Note: When solving a problem or answering a question, we don't have to actually break a curve into rectangles when finding the area. Since we know that the area under the curve is equal to the change in velocity, we are free to find the area under the curve in whichever way is most convenient. In other words, for the graph shown above, we could just use the formula for the area of a triangle,

\frac{1}{2} b h

, to find the area and change in velocity.

What do solved examples involving acceleration vs. time graphs look like?

Example 1: Race car acceleration

A confident race car driver is cruising at a constant velocity of 20 m/s. As she nears the finish line, the race car driver starts to accelerate. The graph shown below gives the acceleration of the race car as it starts to speed up. Assume the race car had a velocity of 20 m/s at time

t = 0 s

What is the velocity of the race car after the 8 seconds of acceleration shown in the graph?
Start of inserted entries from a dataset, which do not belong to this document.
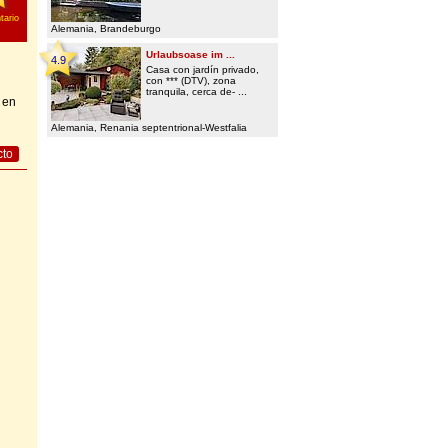
ario
Alemania, Brandeburgo
Urlaubsoase im ...
4.9
Casa con jardín privado,
con *** (DTV), zona
tranquila, cerca de- ...
 en
Alemania, Renania septentrional-Westfalia
cto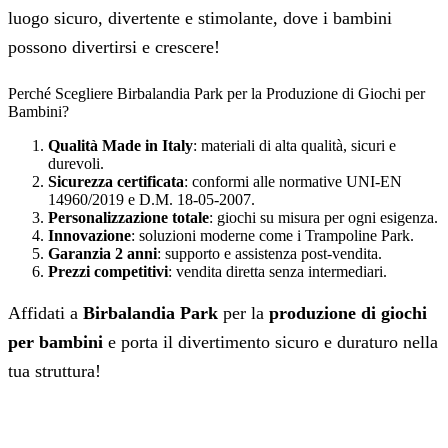
luogo sicuro, divertente e stimolante, dove i bambini
possono divertirsi e crescere!
Perché Scegliere Birbalandia Park per la Produzione di Giochi per
Bambini?
Qualità Made in Italy
: materiali di alta qualità, sicuri e
durevoli.
Sicurezza certificata
: conformi alle normative UNI-EN
14960/2019 e D.M. 18-05-2007.
Personalizzazione totale
: giochi su misura per ogni esigenza.
Innovazione
: soluzioni moderne come i Trampoline Park.
Garanzia 2 anni
: supporto e assistenza post-vendita.
Prezzi competitivi
: vendita diretta senza intermediari.
Affidati a
Birbalandia Park
per la
produzione di giochi
per bambini
e porta il divertimento sicuro e duraturo nella
tua struttura!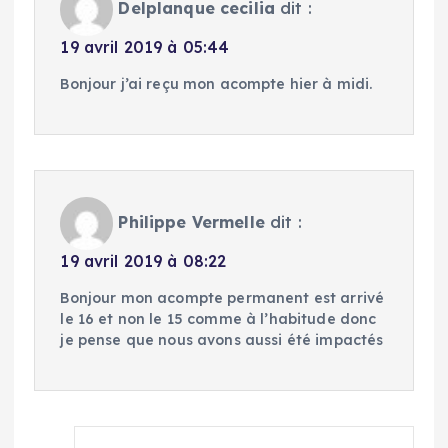
Delplanque cecilia
dit :
19 avril 2019 à 05:44
Bonjour j’ai reçu mon acompte hier à midi.
Philippe Vermelle
dit :
19 avril 2019 à 08:22
Bonjour mon acompte permanent est arrivé
le 16 et non le 15 comme à l’habitude donc
je pense que nous avons aussi été impactés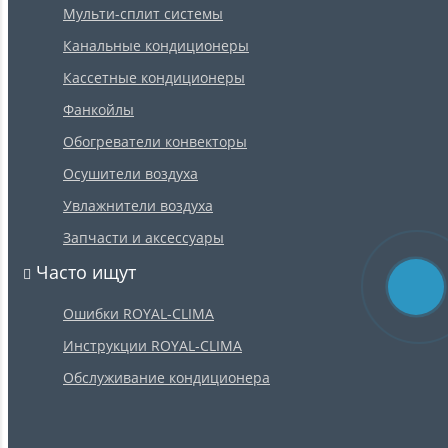
Мульти-сплит системы
Канальные кондиционеры
Кассетные кондиционеры
Фанкойлы
Обогреватели конвекторы
Осушители воздуха
Увлажнители воздуха
Запчасти и аксессуары
Часто ищут
Ошибки ROYAL-CLIMA
Инструкции ROYAL-CLIMA
Обслуживание кондиционера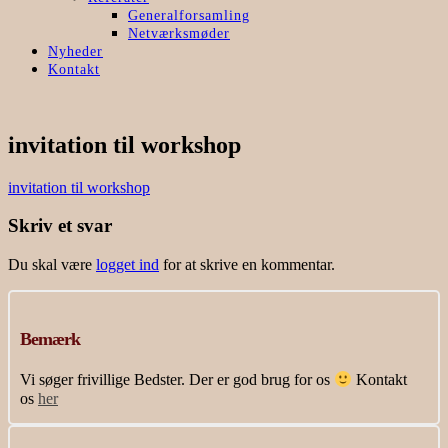
Generalforsamling
Netværksmøder
Nyheder
Kontakt
invitation til workshop
invitation til workshop
Skriv et svar
Du skal være
logget ind
for at skrive en kommentar.
Bemærk
Vi søger frivillige Bedster. Der er god brug for os
Kontakt
os
her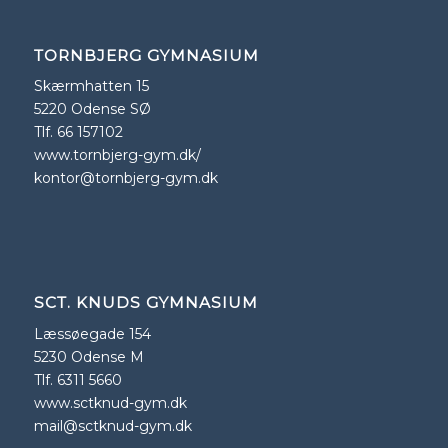
TORNBJERG GYMNASIUM
Skærmhatten 15
5220 Odense SØ
Tlf. 66 157102
www.tornbjerg-gym.dk/
kontor@tornbjerg-gym.dk
SCT. KNUDS GYMNASIUM
Læssøegade 154
5230 Odense M
Tlf. 6311 5660
www.sctknud-gym.dk
mail@sctknud-gym.dk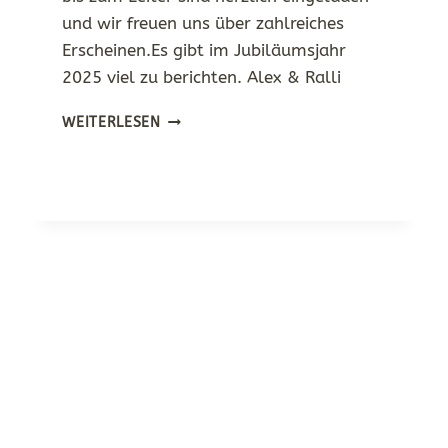
und wir freuen uns über zahlreiches
Erscheinen.Es gibt im Jubiläumsjahr
2025 viel zu berichten. Alex & Ralli
STAMMESVERSAMMLUNG
WEITERLESEN
AM
17.03.2025
UM
18:30
UHR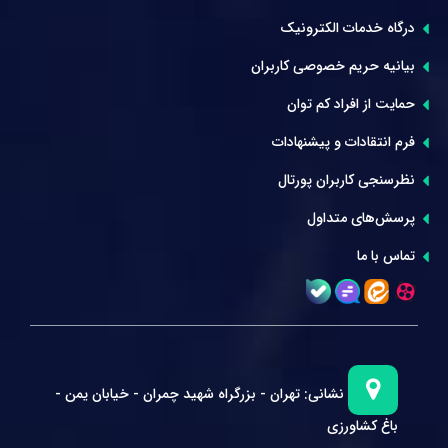
درگاه خدمات الکترونیک
بیانیه حریم خصوصی کاربران
حمایت از افراد کم توان
فرم انتقادات و پیشنهادات
نظرسنجی کاربران پورتال
پرسش‌های متداول
تماس با ما
نشانی:
تهران - بزرگراه شهید چمران - خیابان یمن -
باغ کشاورزی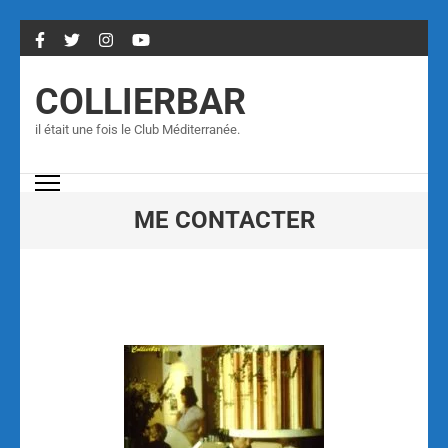
COLLIERBAR
il était une fois le Club Méditerranée.
ME CONTACTER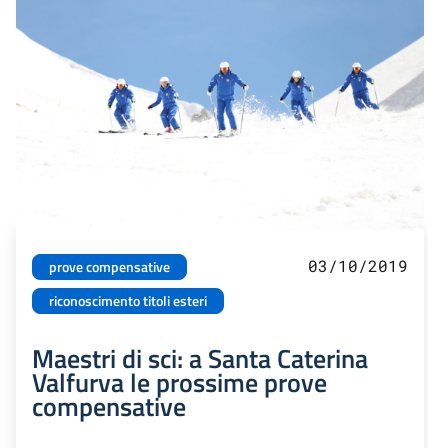
03/10/2019
prove compensative
riconoscimento titoli esteri
Maestri di sci: a Santa Caterina
Valfurva le prossime prove
compensative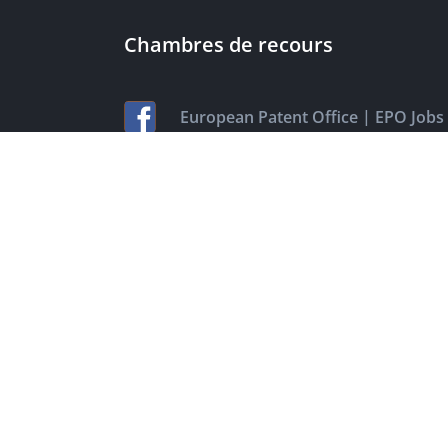
Chambres de recours
|
European Patent Office
EPO Jobs
EuropeanPatentOffice
|
European Patent Office
EPO Jobs
|
EPOorg
EPOjobs
TheEPO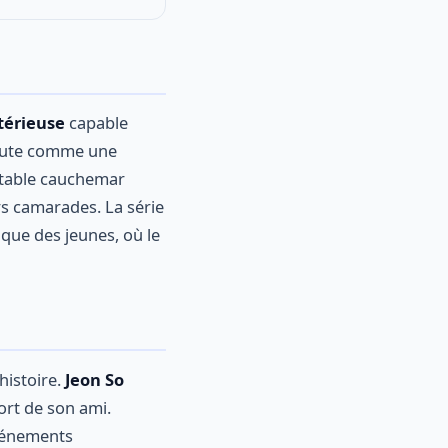
térieuse
capable
débute comme une
itable cauchemar
urs camarades. La série
que des jeunes, où le
histoire.
Jeon So
ort de son ami.
événements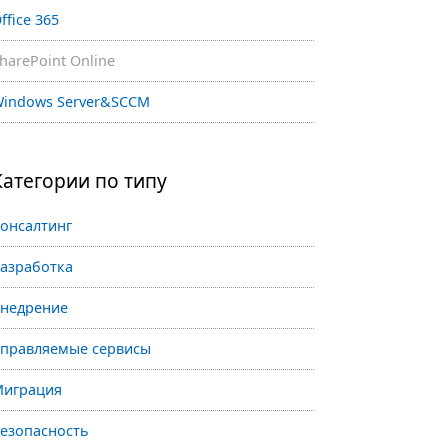
ffice 365
harePoint Online
indows Server&SCCM
Категории по типу
онсалтинг
азработка
недрение
правляемые сервисы
играция
езопасность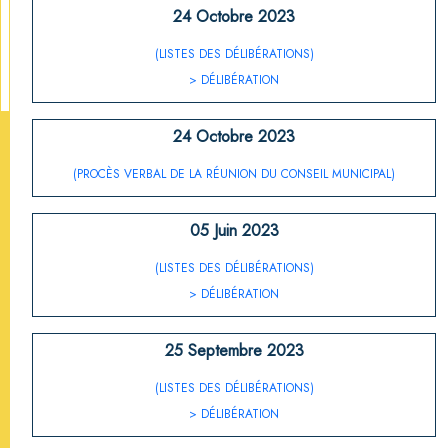
24 Octobre 2023
(LISTES DES DÉLIBÉRATIONS)
> DÉLIBÉRATION
24 Octobre 2023
(PROCÈS VERBAL DE LA RÉUNION DU CONSEIL MUNICIPAL)
05 Juin 2023
(LISTES DES DÉLIBÉRATIONS)
> DÉLIBÉRATION
25 Septembre 2023
(LISTES DES DÉLIBÉRATIONS)
> DÉLIBÉRATION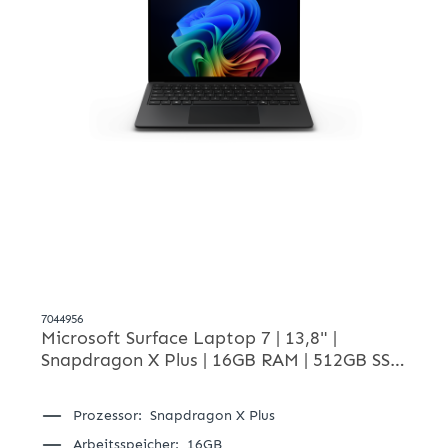
7044956
Microsoft Surface Laptop 7 | 13,8" |
Snapdragon X Plus | 16GB RAM | 512GB SSD
| Windows 11 Pro | Schwarz | Notebooks
Prozessor:
Snapdragon X Plus
Arbeitsspeicher:
16GB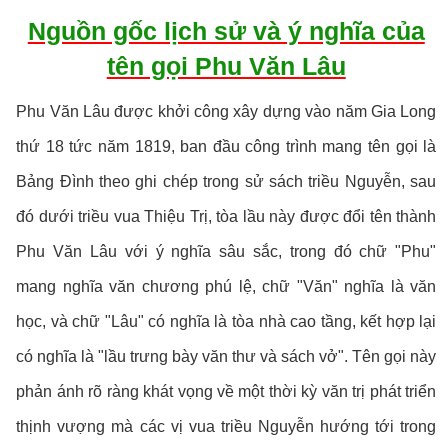
Nguồn gốc lịch sử và ý nghĩa của
tên gọi Phu Văn Lâu
Phu Văn Lâu được khởi công xây dựng vào năm Gia Long
thứ 18 tức năm 1819, ban đầu công trình mang tên gọi là
Bảng Đình theo ghi chép trong sử sách triều Nguyễn, sau
đó dưới triều vua Thiệu Trị, tòa lầu này được đổi tên thành
Phu Văn Lâu với ý nghĩa sâu sắc, trong đó chữ "Phu"
mang nghĩa văn chương phú lệ, chữ "Văn" nghĩa là văn
học, và chữ "Lâu" có nghĩa là tòa nhà cao tầng, kết hợp lại
có nghĩa là "lầu trưng bày văn thư và sách vở". Tên gọi này
phản ánh rõ ràng khát vọng về một thời kỳ văn trị phát triển
thịnh vượng mà các vị vua triều Nguyễn hướng tới trong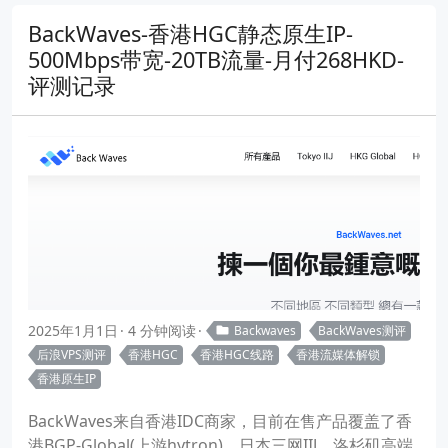
BackWaves-香港HGC静态原生IP-
500Mbps带宽-20TB流量-月付268HKD-
评测记录
2025年1月1日
4 分钟阅读
Backwaves
BackWaves测评
后浪VPS测评
香港HGC
香港HGC线路
香港流媒体解锁
香港原生IP
BackWaves来自香港IDC商家，目前在售产品覆盖了香
港BGP-Global(上游hytron)，日本三网IIJ，洛杉矶高端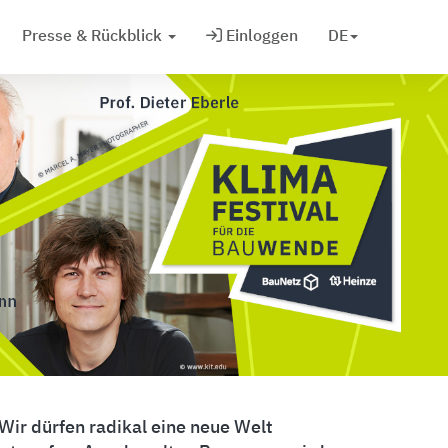
Presse & Rückblick
Einloggen
DE
Wir dürfen radikal eine neue Welt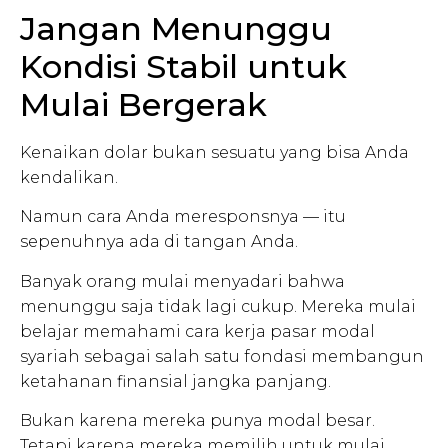
Jangan Menunggu
Kondisi Stabil untuk
Mulai Bergerak
Kenaikan dolar bukan sesuatu yang bisa Anda
kendalikan.
Namun cara Anda meresponsnya — itu
sepenuhnya ada di tangan Anda.
Banyak orang mulai menyadari bahwa
menunggu saja tidak lagi cukup. Mereka mulai
belajar memahami cara kerja pasar modal
syariah sebagai salah satu fondasi membangun
ketahanan finansial jangka panjang.
Bukan karena mereka punya modal besar.
Tetapi karena mereka memilih untuk mulai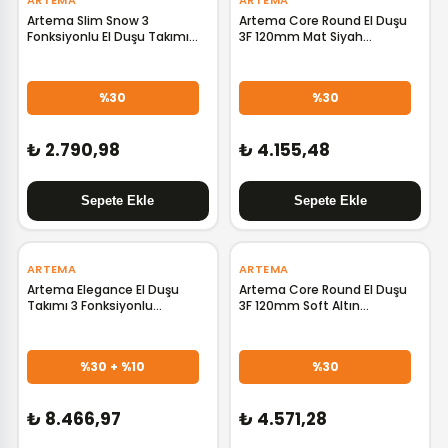
ARTEMA
ARTEMA
Artema Slim Snow 3
Artema Core Round El Duşu
Fonksiyonlu El Duşu Takımı
3F 120mm Mat Siyah
Krom A45736STA
A4591436
%30
%30
₺ 2.790,98
₺ 4.155,48
‹
›
‹
›
ARTEMA
ARTEMA
Artema Elegance El Duşu
Artema Core Round El Duşu
Takımı 3 Fonksiyonlu
3F 120mm Soft Altın
A4565823
A4591474
GELİNCE HABER VER
%30 + %10
%30
₺ 8.466,97
₺ 4.571,28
We can find the change in velocity by finding the area under the acceleration graph.

Δ v = area = \frac{1}{2} b h = \frac{1}{2} (8 s) (6 \frac{m}{s^{2}}) = 24 m/s (Use the formula for area of triangle: \frac{1}{2} b h .)

Δ v = 24 m/s (Calculate the change in velocity.)

But this is just the change in velocity during the time interval. We need to find the final velocity. We can use the definition of the change in velocity,

Δ v = v_{f} - v_{i}

, to find that

Δ v = 24 m/s

v_{f} - v_{i} = 24 m/s (Plug in v_{f} - v_{i} for Δ v .)

v_{f} - 20 m/s = 24 m/s (Plug in 20 m/s for the initial velocity v_{i} .)

v_{f} = 24 m/s + 20 m/s (Solve for v_{f} .)

v_{f} = 44 m/s (Calculate and celebrate!)

The final velocity of the race car was 44 m/s.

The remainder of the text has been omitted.